[Opening SUPPLIED MATERIAL section]
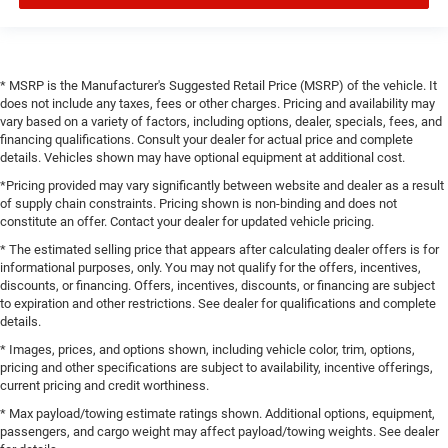
* MSRP is the Manufacturer's Suggested Retail Price (MSRP) of the vehicle. It
does not include any taxes, fees or other charges. Pricing and availability may
vary based on a variety of factors, including options, dealer, specials, fees, and
financing qualifications. Consult your dealer for actual price and complete
details. Vehicles shown may have optional equipment at additional cost.
*Pricing provided may vary significantly between website and dealer as a result
of supply chain constraints. Pricing shown is non-binding and does not
constitute an offer. Contact your dealer for updated vehicle pricing.
* The estimated selling price that appears after calculating dealer offers is for
informational purposes, only. You may not qualify for the offers, incentives,
discounts, or financing. Offers, incentives, discounts, or financing are subject
to expiration and other restrictions. See dealer for qualifications and complete
details.
* Images, prices, and options shown, including vehicle color, trim, options,
pricing and other specifications are subject to availability, incentive offerings,
current pricing and credit worthiness.
* Max payload/towing estimate ratings shown. Additional options, equipment,
passengers, and cargo weight may affect payload/towing weights. See dealer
[Closing SUPPLIED MATERIAL section]
**YOUR TASK:**
All of the lines above should be retyped precisely, apart from the pictures.

**WORKED SOLUTION:**
* MSRP is the Manufacturer's Suggested Retail Price (MSRP) of the vehicle. It
does not include any taxes, fees or other charges. Pricing and availability may
vary based on a variety of factors, including options, dealer, specials, fees, and
financing qualifications. Consult your dealer for actual price and complete
details. Vehicles shown may have optional equipment at additional cost.
*Pricing provided may vary significantly between website and dealer as a result
of supply chain constraints. Pricing shown is non-binding and does not
constitute an offer. Contact your dealer for updated vehicle pricing.
* The estimated selling price that appears after calculating dealer offers is for
informational purposes, only. You may not qualify for the offers, incentives,
discounts, or financing. Offers, incentives, discounts, or financing are subject
to expiration and other restrictions. See dealer for qualifications and complete
details.
* Images, prices, and options shown, including vehicle color, trim, options,
pricing and other specifications are subject to availability, incentive offerings,
current pricing and credit worthiness.
* Max payload/towing estimate ratings shown. Additional options, equipment,
passengers, and cargo weight may affect payload/towing weights. See dealer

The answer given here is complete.